(Source records)

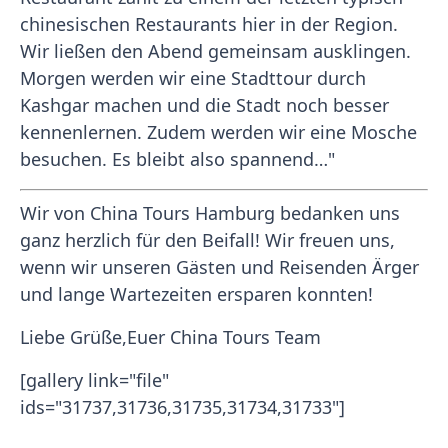
chinesischen Restaurants hier in der Region.
Wir ließen den Abend gemeinsam ausklingen.
Morgen werden wir eine Stadttour durch
Kashgar machen und die Stadt noch besser
kennenlernen. Zudem werden wir eine Mosche
besuchen. Es bleibt also spannend…"
Wir von China Tours Hamburg bedanken uns
ganz herzlich für den Beifall! Wir freuen uns,
wenn wir unseren Gästen und Reisenden Ärger
und lange Wartezeiten ersparen konnten!
Liebe Grüße,Euer China Tours Team
[gallery link="file"
ids="31737,31736,31735,31734,31733"]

Work instruction: Set the entries down again exactly. Do not include the images.

Exercise output:
chinesischen Restaurants hier in der Region.
Wir ließen den Abend gemeinsam ausklingen.
Morgen werden wir eine Stadttour durch
Kashgar machen und die Stadt noch besser
kennenlernen. Zudem werden wir eine Mosche
besuchen. Es bleibt also spannend…"
Wir von China Tours Hamburg bedanken uns
ganz herzlich für den Beifall! Wir freuen uns,
wenn wir unseren Gästen und Reisenden Ärger
und lange Wartezeiten ersparen konnten!
Liebe Grüße,Euer China Tours Team
[gallery link="file"
ids="31737,31736,31735,31734,31733"]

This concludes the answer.